### Problem description
Leave the pictures out and restate every line below exactly.

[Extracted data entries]

*** Begin section ***

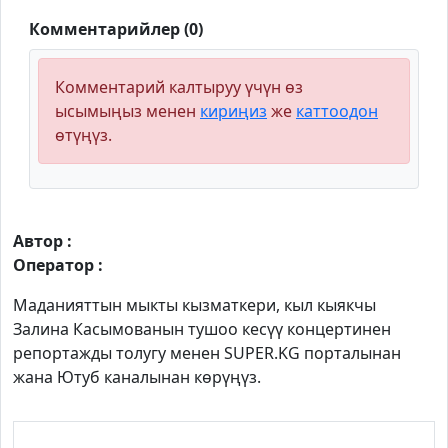
Комментарийлер (0)
Комментарий калтыруу үчүн өз
ысымыңыз менен
кириңиз
же
каттоодон
өтүңүз.
Автор :
Оператор :
Маданияттын мыкты кызматкери, кыл кыякчы
Залина Касымованын тушоо кесүү концертинен
репортажды толугу менен SUPER.KG порталынан
жана Ютуб каналынан көрүңүз.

*** End section ***

### Written response
Комментарийлер (0)
Комментарий калтыруу үчүн өз
ысымыңыз менен
кириңиз
же
каттоодон
өтүңүз.
Автор :
Оператор :
Маданияттын мыкты кызматкери, кыл кыякчы
Залина Касымованын тушоо кесүү концертинен
репортажды толугу менен SUPER.KG порталынан
жана Ютуб каналынан көрүңүз.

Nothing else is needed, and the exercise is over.